- Exercise description
Write out each record exactly and skip every image.

*** Opening of The input ***

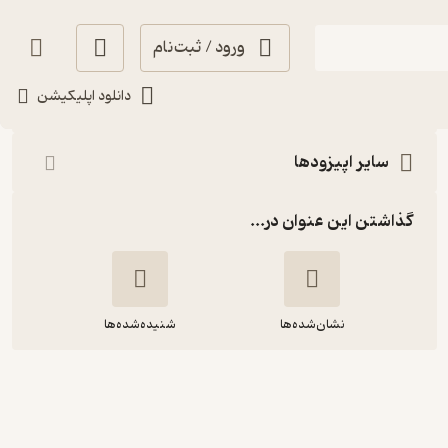
ورود / ثبت‌نام
شنیدن
دانلود اپلیکیشن
سایر اپیزودها
گذاشتن این عنوان در...
نشان‌شده‌ها
شنیده‌شده‌ها
پوریا جهانشاد، پژوهشگر مطالعات
انتقادی هنر | هنر اعتراضی، هنرمند
معترض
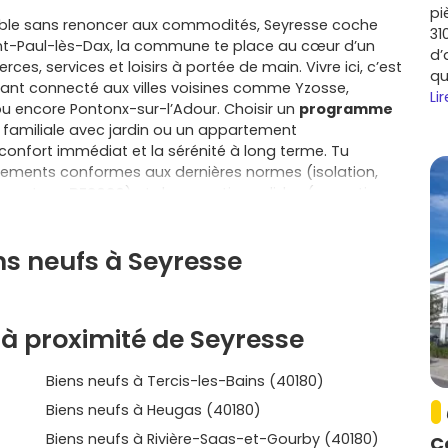
pi
isible sans renoncer aux commodités, Seyresse coche
31
int-Paul-lès-Dax, la commune te place au cœur d’un
d’
s, services et loisirs à portée de main. Vivre ici, c’est
qu
stant connecté aux villes voisines comme Yzosse,
Lir
ou encore Pontonx-sur-l’Adour. Choisir un
programme
 familiale avec jardin ou un appartement
confort immédiat et la sérénité à long terme. Tu
gements conformes aux dernières normes (isolation,
tique type
RE2020
) et de garanties solides (garanties
le
) qui sécurisent ton achat bien après la remise des
d’énergie, moins d’entretien et aucun gros travaux à
ns neufs à Seyresse
t. En appartement, tu profites souvent d’un
ces extérieurs bien orientés; en maison, un plain-pied
de concilier télétravail, vie de famille et moments entre
re de la flexibilité, tu peux personnaliser certaines
à proximité de Seyresse
 et étaler ton budget grâce à un paiement échelonné au
 les dispositifs d’aide à l’accession, comme le
prêt à
Biens neufs à Tercis-les-Bains (40180)
ncore la note. L’adresse fait aussi la différence: depuis
Paul-lès-Dax sont rapides, et les services de proximité
Biens neufs à Heugas (40180)
 quotidien; un atout pour ton confort de vie comme
Biens neufs à Rivière-Saas-et-Gourby (40180)
C
tes entre maison et appartement, rappelle-toi que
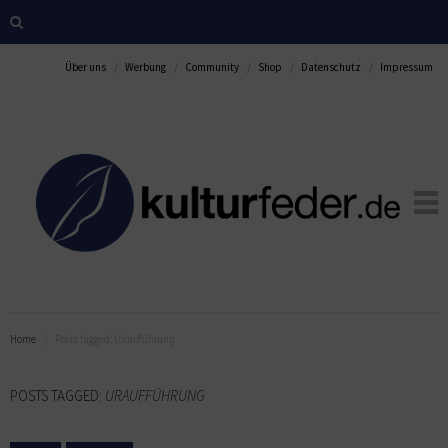
Über uns
Werbung
Community
Shop
Datenschutz
Impressum
Home
Posts tagged:
Uraufführung
POSTS TAGGED:
URAUFFÜHRUNG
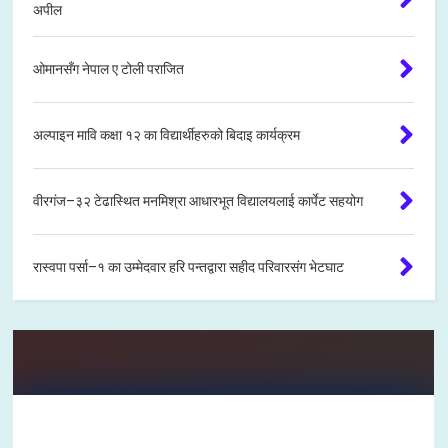
अपील
ओमानसँग नेपाल ए टोली पराजित
अल्पाइन मावि कक्षा १२ का विद्यार्थीहरुको बिदाइ कार्यक्रम
वीरगंज–३२ टेढास्थित मनमिश्रा आधारभूत विद्यालयलाई कार्पेट सहयोग
रास्वपा पर्सा–१ का उम्मेदवार हरि पन्तद्वारा सहीद परिवारसंग भेटघाट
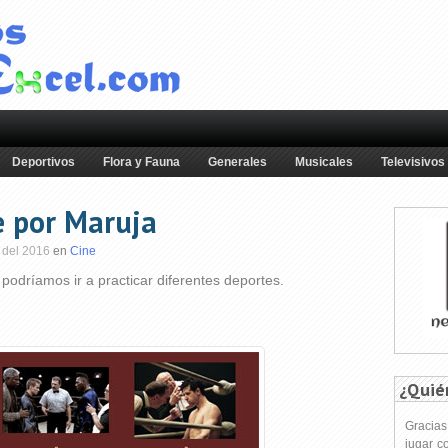
Deportivos
Flora y Fauna
Generales
Musicales
Televisivos
e por Maruja
 del 2016
en
Cine
odríamos ir a practicar diferentes deportes.
¿Quié
Gracia
jugar c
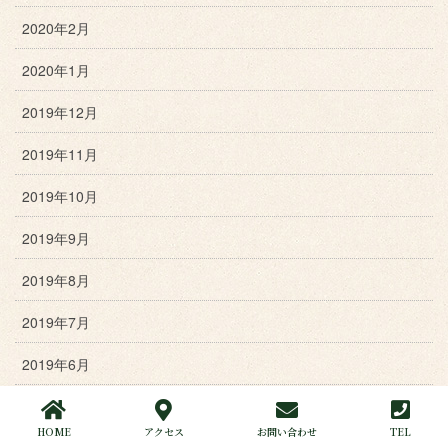
2020年2月
2020年1月
2019年12月
2019年11月
2019年10月
2019年9月
2019年8月
2019年7月
2019年6月
2019年5月
HOME
アクセス
お問い合わせ
TEL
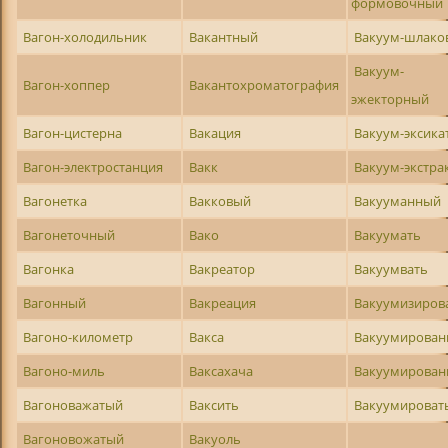
формовочный
Вагон-холодильник
Вакантный
Вакуум-шлако
Вакуум-
Вагон-хоппер
Вакантохроматография
эжекторный
Вагон-цистерна
Вакация
Вакуум-эксика
Вагон-электростанция
Вакк
Вакуум-экстра
Вагонетка
Вакковый
Вакууманный
Вагонеточный
Вако
Вакуумать
Вагонка
Вакреатор
Вакуумвать
Вагонный
Вакреация
Вакуумизиров
Вагоно-километр
Вакса
Вакуумирован
Вагоно-миль
Ваксахача
Вакуумирова
Вагоноважатый
Ваксить
Вакуумироват
Вагоновожатый
Вакуоль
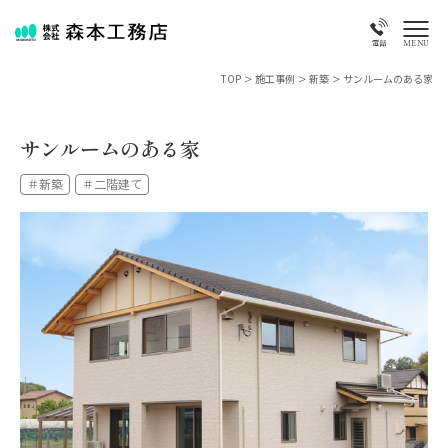
MENU
電話
TOP
>
施工事例
>
新築
>
サンルームのある家
サンルームのある家
＃新築
＃二階建て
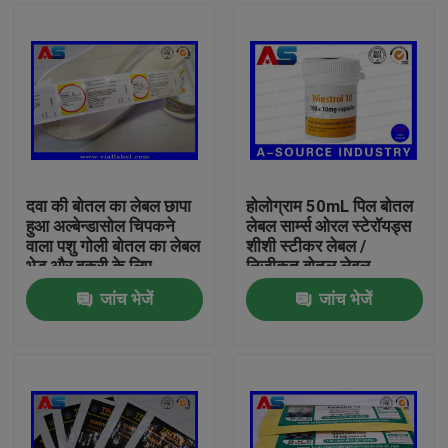
दवा की बोतल का लेबल छापा
होलोग्राम 50mL पिल बोतल
हुआ अल्बेन्डासोल चिपकने
लेबल सार्म्स ओरल स्टेरॉयड्स
वाला पशु गोली बोतल का लेबल
शीशी स्टीकर लेबल /
भेड़ और बकरी के लिए
निजीकृत बोतल लेबल
जांच भेजें
जांच भेजें
घर
उत्पादों
हमारे बारे में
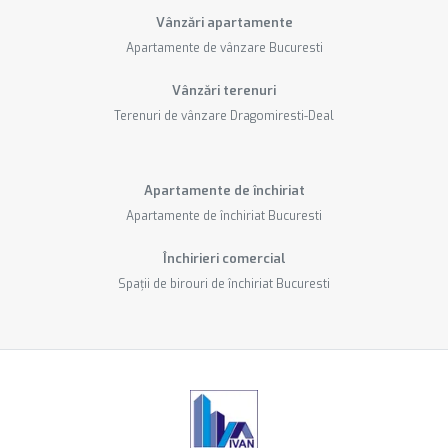
Vânzări apartamente
Apartamente de vânzare Bucuresti
Vânzări terenuri
Terenuri de vânzare Dragomiresti-Deal
Apartamente de închiriat
Apartamente de închiriat Bucuresti
Închirieri comercial
Spații de birouri de închiriat Bucuresti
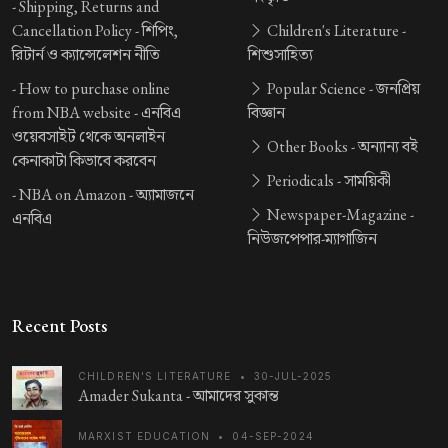
-
Shipping, Returns and
Cancellation Policy -
শিপিং,
Children's Literature -
রিটার্ন ও ক্যান্সেলেশন নীতি
শিশুসাহিত্য
-
How to purchase online
Popular Science -
জনপ্রিয়
from NBA website -
এনবিএ
বিজ্ঞান
ওয়েবসাইট থেকে অনলাইন
Other Books -
অন্যান্য বই
কেনাকাটা কিভাবে করবেন
Periodicals -
সাময়িকী
-
NBA on Amazon -
অ্যামাজনে
Newspaper-Magazine -
এনবিএ
নিউজপেপার-ম্যাগাজিন
Recent Posts
CHILDREN'S LITERATURE
•
30-JUL-2025
Amader Sukanta -
আমাদের সুকান্ত
MARXIST EDUCATION
•
04-SEP-2024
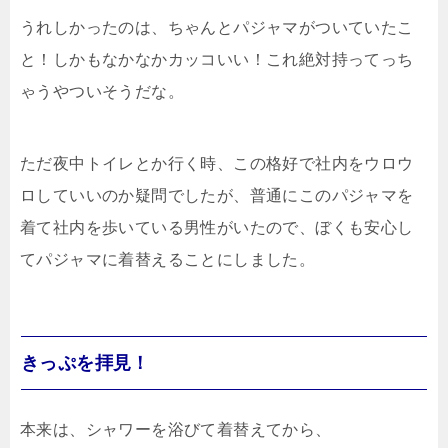
うれしかったのは、ちゃんとパジャマがついていたこ
と！しかもなかなかカッコいい！これ絶対持ってっち
ゃうやついそうだな。
ただ夜中トイレとか行く時、この格好で社内をウロウ
ロしていいのか疑問でしたが、普通にこのパジャマを
着て社内を歩いている男性がいたので、ぼくも安心し
てパジャマに着替えることにしました。
きっぷを拝見！
本来は、シャワーを浴びて着替えてから、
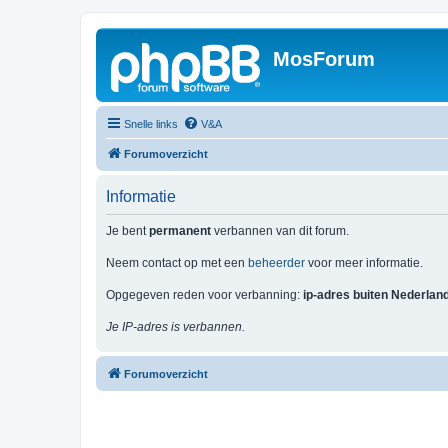
MosForum
Snelle links
V&A
Forumoverzicht
Informatie
Je bent
permanent
verbannen van dit forum.
Neem contact op met een
beheerder
voor meer informatie.
Opgegeven reden voor verbanning:
ip-adres buiten Nederlan
Je IP-adres is verbannen.
Forumoverzicht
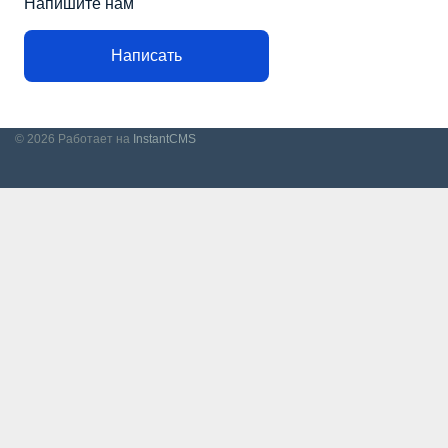
Напишите нам
Написать
© 2026
Работает на
InstantCMS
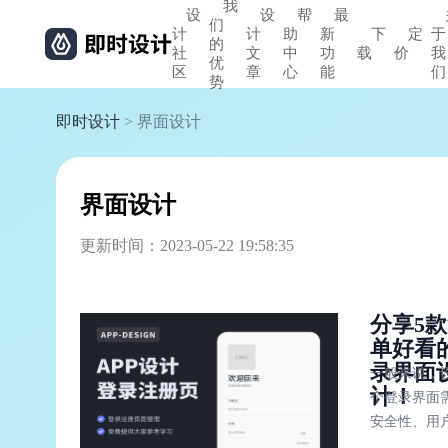
我
设
设
帮
最
们
计
计
助
新
下
定
于
的
社
文
中
功
载
价
我
优
区
章
心
能
们
势
即时设计
> 界面设计
界面设计
更新时间：2023-05-22 19:58:35
分享5
单好看
录界面
一般来说，
计！
个登录界面
安全性、用
性、界面美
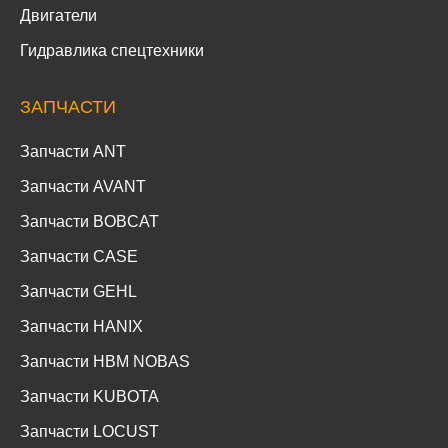
Двигатели
Гидравлика спецтехники
ЗАПЧАСТИ
Запчасти ANT
Запчасти AVANT
Запчасти BOBCAT
Запчасти CASE
Запчасти GEHL
Запчасти HANIX
Запчасти HBM NOBAS
Запчасти KUBOTA
Запчасти LOCUST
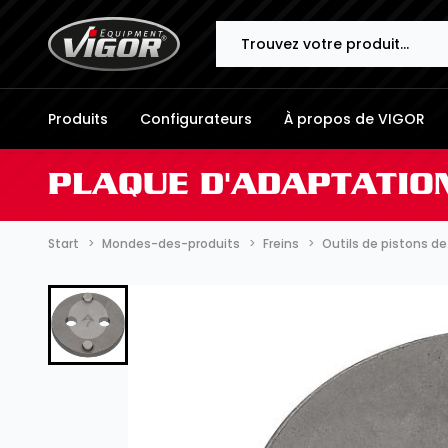
Search
Produits
Configurateurs
À propos de VIGOR
PLAQUE D'ADAPTATION
Start
Mondes-des-produits
Freins
Outils de pistons de 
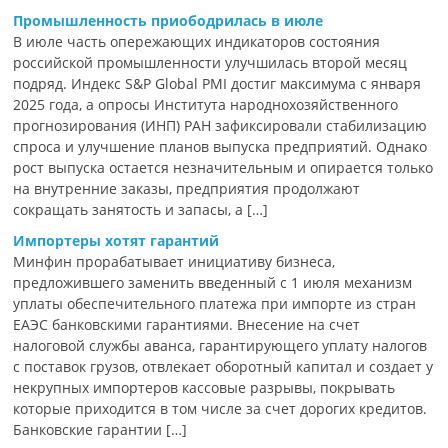
Промышленность приободрилась в июле
В июле часть опережающих индикаторов состояния
российской промышленности улучшилась второй месяц
подряд. Индекс S&P Global PMI достиг максимума с января
2025 года, а опросы Института народнохозяйственного
прогнозирования (ИНП) РАН зафиксировали стабилизацию
спроса и улучшение планов выпуска предприятий. Однако
рост выпуска остается незначительным и опирается только
на внутренние заказы, предприятия продолжают
сокращать занятость и запасы, а […]
Импортеры хотят гарантий
Минфин прорабатывает инициативу бизнеса,
предложившего заменить введенный с 1 июля механизм
уплаты обеспечительного платежа при импорте из стран
ЕАЭС банковскими гарантиями. Внесение на счет
налоговой службы аванса, гарантирующего уплату налогов
с поставок грузов, отвлекает оборотный капитал и создает у
некрупных импортеров кассовые разрывы, покрывать
которые приходится в том числе за счет дорогих кредитов.
Банковские гарантии […]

*** Close of The input ***

- Task output
ورود / ثبت‌نام
شنیدن
دانلود اپلیکیشن
سایر اپیزودها
گذاشتن این عنوان در...
نشان‌شده‌ها
شنیده‌شده‌ها
پوریا جهانشاد، پژوهشگر مطالعات
انتقادی هنر | هنر اعتراضی، هنرمند
معترض
pi
isible sans renoncer aux commodités, Seyresse coche
31
int-Paul-lès-Dax, la commune te place au cœur d’un
d’
s, services et loisirs à portée de main. Vivre ici, c’est
qu
stant connecté aux villes voisines comme Yzosse,
Lir
ou encore Pontonx-sur-l’Adour. Choisir un
programme
 familiale avec jardin ou un appartement
confort immédiat et la sérénité à long terme. Tu
gements conformes aux dernières normes (isolation,
tique type
RE2020
) et de garanties solides (garanties
le
) qui sécurisent ton achat bien après la remise des
d’énergie, moins d’entretien et aucun gros travaux à
ns neufs à Seyresse
t. En appartement, tu profites souvent d’un
ces extérieurs bien orientés; en maison, un plain-pied
de concilier télétravail, vie de famille et moments entre
re de la flexibilité, tu peux personnaliser certaines
à proximité de Seyresse
 et étaler ton budget grâce à un paiement échelonné au
 les dispositifs d’aide à l’accession, comme le
prêt à
Biens neufs à Tercis-les-Bains (40180)
ncore la note. L’adresse fait aussi la différence: depuis
Paul-lès-Dax sont rapides, et les services de proximité
Biens neufs à Heugas (40180)
 quotidien; un atout pour ton confort de vie comme
Biens neufs à Rivière-Saas-et-Gourby (40180)
C
tes entre maison et appartement, rappelle-toi que
Über uns
Werbung
Community
Shop
Datenschutz
Impressum
Home
Posts tagged:
Uraufführung
POSTS TAGGED:
URAUFFÜHRUNG
अपील
ओमानसँग नेपाल ए टोली पराजित
अल्पाइन मावि कक्षा १२ का विद्यार्थीहरुको बिदाइ कार्यक्रम
वीरगंज–३२ टेढास्थित मनमिश्रा आधारभूत विद्यालयलाई कार्पेट सहयोग
रास्वपा पर्सा–१ का उम्मेदवार हरि पन्तद्वारा सहीद परिवारसंग भेटघाट
Deportivos
Flora y Fauna
Generales
Musicales
Televisivos
e por Maruja
 del 2016
en
Cine
odríamos ir a practicar diferentes deportes.
¿Quié
Gracia
jugar c
2020年2月
2020年1月
2019年12月
2019年11月
2019年10月
2019年9月
2019年8月
2019年7月
2019年6月
2019年5月
HOME
アクセス
お問い合わせ
TEL
формовочный
Вагон-холодильник
Вакантный
Вакуум-шлако
Вакуум-
Вагон-хоппер
Вакантохроматография
эжекторный
Вагон-цистерна
Вакация
Вакуум-эксика
Вагон-электростанция
Вакк
Вакуум-экстра
Вагонетка
Вакковый
Вакууманный
Вагонеточный
Вако
Вакуумать
Вагонка
Вакреатор
Вакуумвать
Вагонный
Вакреация
Вакуумизиров
Вагоно-километр
Вакса
Вакуумирован
Вагоно-миль
Ваксахача
Вакуумирова
Вагоноважатый
Ваксить
Вакуумироват
Вагоновожатый
Вакуоль
MENU
電話
TOP
>
施工事例
>
新築
>
サンルームのある家
サンルームのある家
＃新築
＃二階建て
दवा की बोतल का लेबल छापा
होलोग्राम 50mL पिल बोतल
हुआ अल्बेन्डासोल चिपकने
लेबल सार्म्स ओरल स्टेरॉयड्स
वाला पशु गोली बोतल का लेबल
शीशी स्टीकर लेबल /
भेड़ और बकरी के लिए
निजीकृत बोतल लेबल
जांच भेजें
जांच भेजें
घर
उत्पादों
हमारे बारे में
Vânzări apartamente
Apartamente de vânzare Bucuresti
Vânzări terenuri
Terenuri de vânzare Dragomiresti-Deal
Apartamente de închiriat
Apartamente de închiriat Bucuresti
Închirieri comercial
Spații de birouri de închiriat Bucuresti
-
Shipping, Returns and
Cancellation Policy -
শিপিং,
Children's Literature -
রিটার্ন ও ক্যান্সেলেশন নীতি
শিশুসাহিত্য
-
How to purchase online
Popular Science -
জনপ্রিয়
from NBA website -
এনবিএ
বিজ্ঞান
ওয়েবসাইট থেকে অনলাইন
Other Books -
অন্যান্য বই
কেনাকাটা কিভাবে করবেন
Periodicals -
সাময়িকী
-
NBA on Amazon -
অ্যামাজনে
Newspaper-Magazine -
এনবিএ
নিউজপেপার-ম্যাগাজিন
Recent Posts
CHILDREN'S LITERATURE
•
30-JUL-2025
Amader Sukanta -
আমাদের সুকান্ত
MARXIST EDUCATION
•
04-SEP-2024
うれしかったのは、ちゃんとパジャマがついていたこ
と！しかもなかなかカッコいい！これ絶対持ってっち
ゃうやついそうだな。
ただ夜中トイレとか行く時、この格好で社内をウロウ
ロしていいのか疑問でしたが、普通にこのパジャマを
着て社内を歩いている男性がいたので、ぼくも安心し
てパジャマに着替えることにしました。
きっぷを拝見！
本来は、シャワーを浴びて着替えてから、
MosForum
Snelle links
V&A
Forumoverzicht
Informatie
Je bent
permanent
verbannen van dit forum.
Neem contact op met een
beheerder
voor meer informatie.
Opgegeven reden voor verbanning:
ip-adres buiten Nederlan
Je IP-adres is verbannen.
Forumoverzicht
Напишите нам
Написать
© 2026
Работает на
InstantCMS
我
设
设
帮
最
们
计
计
助
新
下
定
于
的
社
文
中
功
载
价
我
优
区
章
心
能
们
势
即时设计
> 界面设计
界面设计
更新时间：2023-05-22 19:58:35
分享5
单好看
录界面
一般来说，
计！
个登录界面
安全性、用
性、界面美
Двигатели
Гидравлика спецтехники
ЗАПЧАСТИ
Запчасти ANT
Запчасти AVANT
Запчасти BOBCAT
Запчасти CASE
Запчасти GEHL
Запчасти HANIX
Запчасти HBM NOBAS
Запчасти KUBOTA
Запчасти LOCUST
Search
Produits
Configurateurs
À propos de VIGOR
PLAQUE D'ADAPTATION
Start
Mondes-des-produits
Freins
Outils de pistons de 
Промышленность приободрилась в июле
В июле часть опережающих индикаторов состояния
российской промышленности улучшилась второй месяц
подряд. Индекс S&P Global PMI достиг максимума с января
2025 года, а опросы Института народнохозяйственного
прогнозирования (ИНП) РАН зафиксировали стабилизацию
спроса и улучшение планов выпуска предприятий. Однако
рост выпуска остается незначительным и опирается только
на внутренние заказы, предприятия продолжают
сокращать занятость и запасы, а […]
Импортеры хотят гарантий
Минфин прорабатывает инициативу бизнеса,
предложившего заменить введенный с 1 июля механизм
уплаты обеспечительного платежа при импорте из стран
ЕАЭС банковскими гарантиями. Внесение на счет
налоговой службы аванса, гарантирующего уплату налогов
с поставок грузов, отвлекает оборотный капитал и создает у
некрупных импортеров кассовые разрывы, покрывать
которые приходится в том числе за счет дорогих кредитов.
Банковские гарантии […]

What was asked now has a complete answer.